Wrong. I plugged it in and I could hear everything through it fine; music, sound, etc. 

But when I tried to speak into it? Nothing. Not even feedback.

I've searched the internet and other people appear to have the same problem. Can someone help me?


----------



## Done_Fishin (Oct 10, 2006)

first thing to do is double click on your volume control so that your mixer control opens up .. you will find the volume control icon in your systray and looks liker a little speaker ..

With your mixer control opened make sure that the microphone panel is showing ..
1st thing to check is that it is NOT muted ie the box is unchecked 
next tap your mic with a finger (with your Master volume high ..) to see whether you can hear the sound through your desktop speakers, adjust the mic volume while you do this, if you don't hear anything
If the mic volume is at max and you didn't get any feedback .. ie sound .. put the mic volume control to zero and click on advanced then check the box for 20db boost .. exit to the mixer and try again .. slowly raise the volume as you tap the mouth of the microphone


----------



## Hard Drive C: (Jun 23, 2007)

I lost you when you said the speaker icon, because it's not in my system tray.

Is there any other way to access it??


----------



## Done_Fishin (Oct 10, 2006)

Start / Settings/ Control Panel / Sounds & Audio Devices

whilst there .... check the box that says place volume icon on the taskbar (you will now get that speaker icon)

click on advanced .. 

the mixer control should now open ..
If your microphone is not display look for options on the menu bar .. select options and then place a check in the the box by "microphone" select enter to return to the playback mixer . and try what I said earlier


----------



## Hard Drive C: (Jun 23, 2007)

I went to options and then properties in Volume Control and there were three radio buttons that said Playback (which was ticked), Recording, and Other (which I couldn't select because it was greyed out). I ticked Recording and under Show the following volume controls: line in, rear mic, and microphone were checked. Then I clicked OK and the panels for line in, rear mic, and microphone appeared. There were boxes that could be ticked but they didn't say mute, they said select. (also rear mic and microphone had advanced buttons) 

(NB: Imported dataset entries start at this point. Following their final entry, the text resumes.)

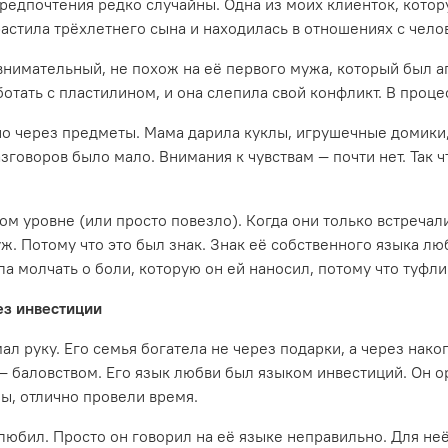
редпочтения редко случайны. Одна из моих клиенток, котору
 растила трёхлетнего сына и находилась в отношениях с чел
внимательный, не похож на её первого мужа, который был а
ботать с пластилином, и она слепила свой конфликт. В проц
 через предметы. Мама дарила куклы, игрушечные домики, 
говоров было мало. Внимания к чувствам — почти нет. Так ч
 уровне (или просто повезло). Когда они только встречалис
 Потому что это был знак. Знак её собственного языка любви
ла молчать о боли, которую он ей наносил, потому что туфл
ез инвестиции
ал руку. Его семья богатела не через подарки, а через нак
— баловством. Его язык любви был языком инвестиций. Он о
ы, отлично провели время.
 любил. Просто он говорил на её языке неправильно. Для не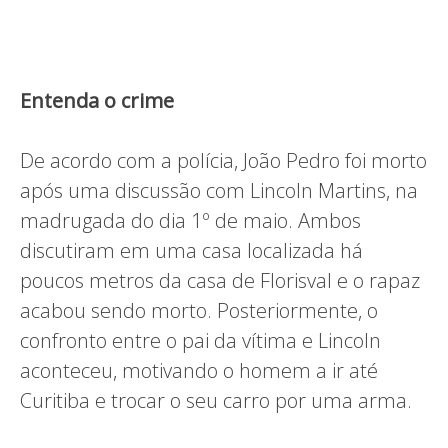
Entenda o crime
De acordo com a polícia, João Pedro foi morto
após uma discussão com Lincoln Martins, na
madrugada do dia 1º de maio. Ambos
discutiram em uma casa localizada há
poucos metros da casa de Florisval e o rapaz
acabou sendo morto. Posteriormente, o
confronto entre o pai da vítima e Lincoln
aconteceu, motivando o homem a ir até
Curitiba e trocar o seu carro por uma arma.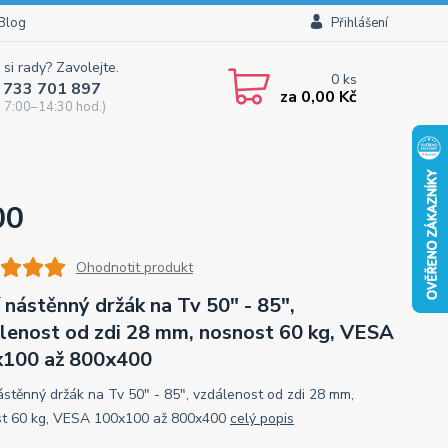
Blog
Přihlášení
 si rady? Zavolejte.
0
ks
 733 701 897
za
0,00 Kč
 7:00–14:30 hod.)
00
Ohodnotit produkt
í nástěnný držák na Tv 50" - 85",
lenost od zdi 28 mm, nosnost 60 kg, VESA
100 až 800x400
nástěnný držák na Tv 50" - 85", vzdálenost od zdi 28 mm,
t 60 kg, VESA 100x100 až 800x400
celý popis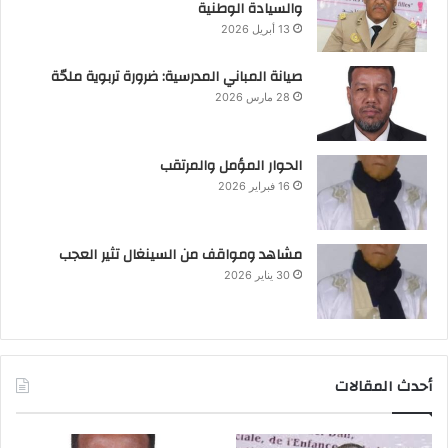
والسيادة الوطنية
13 أبريل 2026
صيانة المباني المدرسية: ضرورة تربوية ملحّة
28 مارس 2026
الحوار المؤمل والمرتقب
16 فبراير 2026
مشاهد ومواقف من السينغال تثير العجب
30 يناير 2026
أحدث المقالات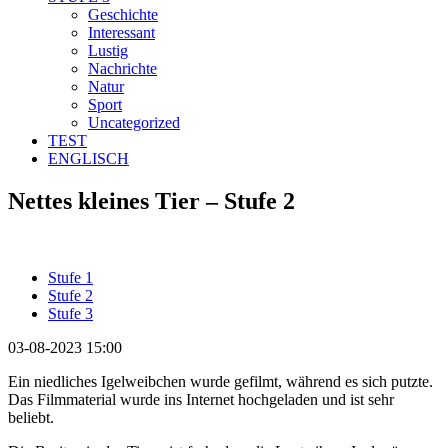
Geschichte
Interessant
Lustig
Nachrichte
Natur
Sport
Uncategorized
TEST
ENGLISCH
Nettes kleines Tier – Stufe 2
Stufe 1
Stufe 2
Stufe 3
03-08-2023 15:00
Ein niedliches Igelweibchen wurde gefilmt, während es sich putzte.
Das Filmmaterial wurde ins Internet hochgeladen und ist sehr
beliebt.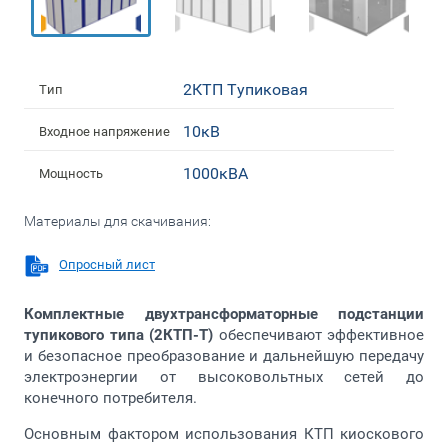
2КТП Тупиковая
Тип
10кВ
Входное напряжение
1000кВА
Мощность
Материалы для скачивания:
Опросный лист
Комплектные двухтрансформаторные подстанции
тупикового типа (2КТП-Т)
обеспечивают эффективное
и безопасное преобразование и дальнейшую передачу
электроэнергии от высоковольтных сетей до
конечного потребителя.
Основным фактором использования КТП киоскового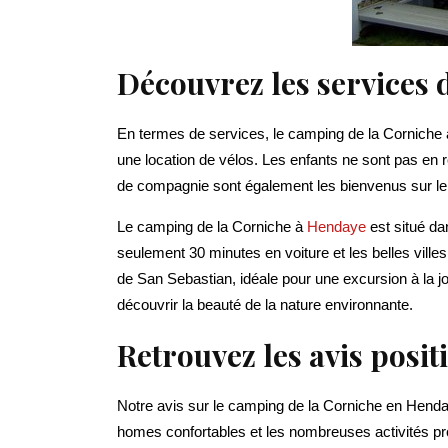
Découvrez les services
En termes de services, le camping de la Corniche à
une location de vélos. Les enfants ne sont pas en 
de compagnie sont également les bienvenus sur l
Le camping de la Corniche à
Hendaye
est situé d
seulement 30 minutes en voiture et les belles ville
de San Sebastian, idéale pour une excursion à la 
découvrir la beauté de la nature environnante.
Retrouvez les avis posi
Notre avis sur le camping de la Corniche en Henda
homes confortables et les nombreuses activités pr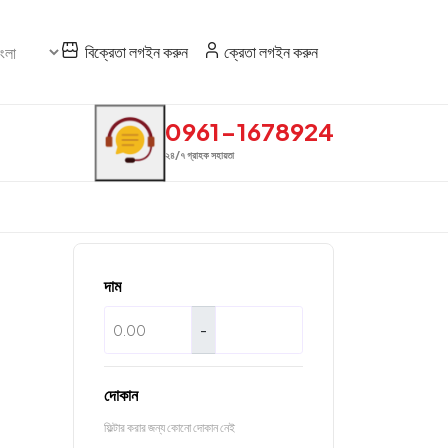
বিক্রেতা লগইন করুন
ক্রেতা লগইন করুন
0961-1678924
২৪/৭ গ্রাহক সহায়তা
দাম
-
দোকান
ফিল্টার করার জন্য কোনো দোকান নেই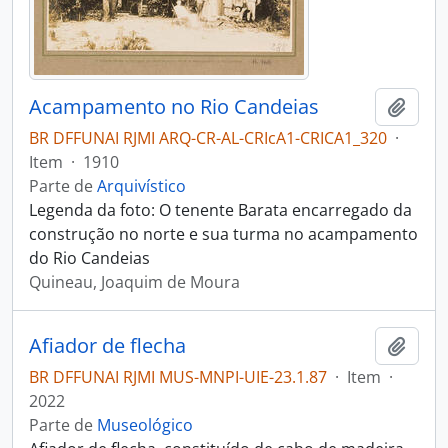
Acampamento no Rio Candeias
Adici
BR DFFUNAI RJMI ARQ-CR-AL-CRIcA1-CRICA1_320
·
Item
·
1910
Parte de
Arquivístico
Legenda da foto: O tenente Barata encarregado da
construção no norte e sua turma no acampamento
do Rio Candeias
Quineau, Joaquim de Moura
Afiador de flecha
Adici
BR DFFUNAI RJMI MUS-MNPI-UIE-23.1.87
·
Item
·
2022
Parte de
Museológico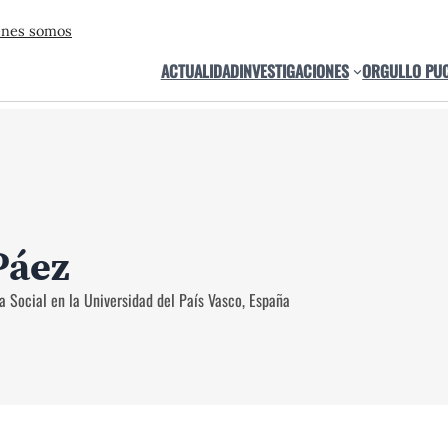
énes somos
ACTUALIDAD
INVESTIGACIONES
ORGULLO PU
Páez
a Social en la Universidad del País Vasco, España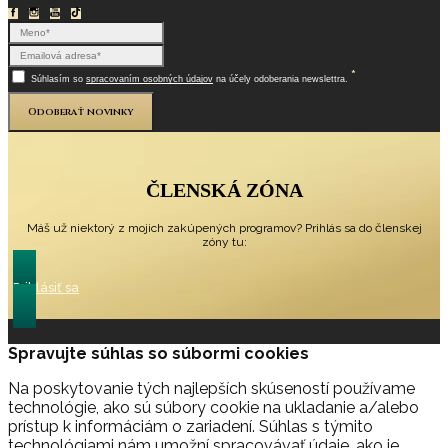
*
Súhlasím so
spracovaním osobných údajov
na účely odoberania newslettra.
Odoberať novinky
ČLENSKÁ ZÓNA
Máš už niektorý z mojich zakúpených programov? Prihlás sa do členskej
zóny tu:
Prihlásiť sa
Spravujte súhlas so súbormi cookies
Na poskytovanie tých najlepších skúseností používame
technológie, ako sú súbory cookie na ukladanie a/alebo
prístup k informáciám o zariadení. Súhlas s týmito
technológiami nám umožní spracovávať údaje, ako je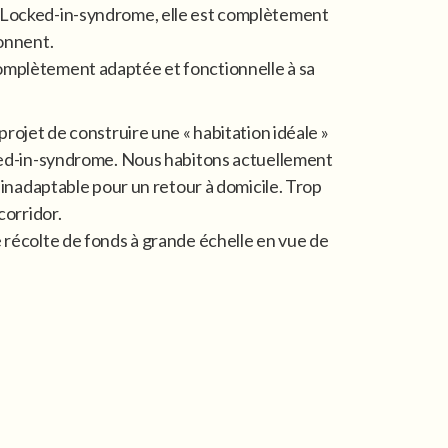
 Locked-in-syndrome, elle est complètement
ionnent.
omplètement adaptée et fonctionnelle à sa
projet de construire une « habitation idéale »
cked-in-syndrome. Nous habitons actuellement
t inadaptable pour un retour à domicile. Trop
corridor.
 récolte de fonds à grande échelle en vue de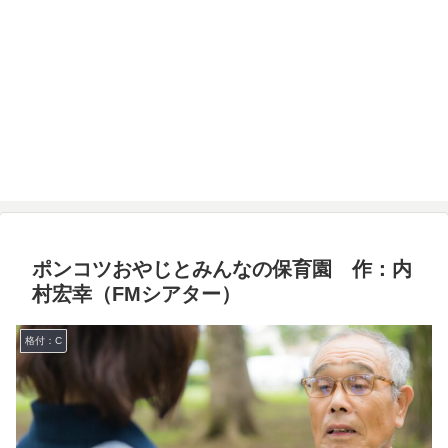
ポンコツおやじとみんなの保育園 作：内
村宏幸（FMシアター）
格付：C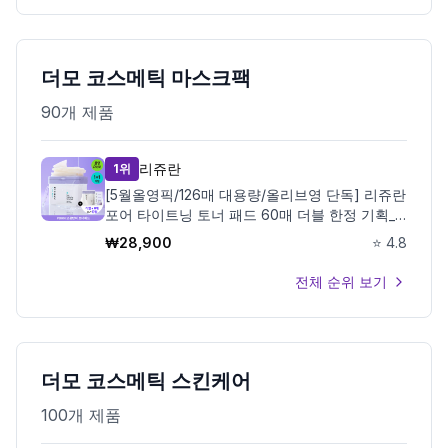
더모 코스메틱 마스크팩
90
개 제품
리쥬란
1위
[5월올영픽/126매 대용량/올리브영 단독] 리쥬란
포어 타이트닝 토너 패드 60매 더블 한정 기획_
올영픽
₩
28,900
⭐
4.8
전체 순위 보기
더모 코스메틱 스킨케어
100
개 제품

Since mute and select aren't the same. . . what exactly do I do now? (thanks for helping )


----------



## Done_Fishin (Oct 10, 2006)

you are ok doing what you have done but you needed to do it in playback .. the recording would have come later when you want to record from the microphone .. the boxes are to select the recording source .. go back and check out the playback now and ensure that the microphone is aprt of teh playback layout


----------



## Hard Drive C: (Jun 23, 2007)

Yeah, that's what I was confused about. It's not.


----------



## Done_Fishin (Oct 10, 2006)

if it's not in the playback list .. go to the menu bar and select options 
place a check in the the box by "microphone" select enter to return to the playback mixer .. more or less as you did with the recording setup .. but this is playback


----------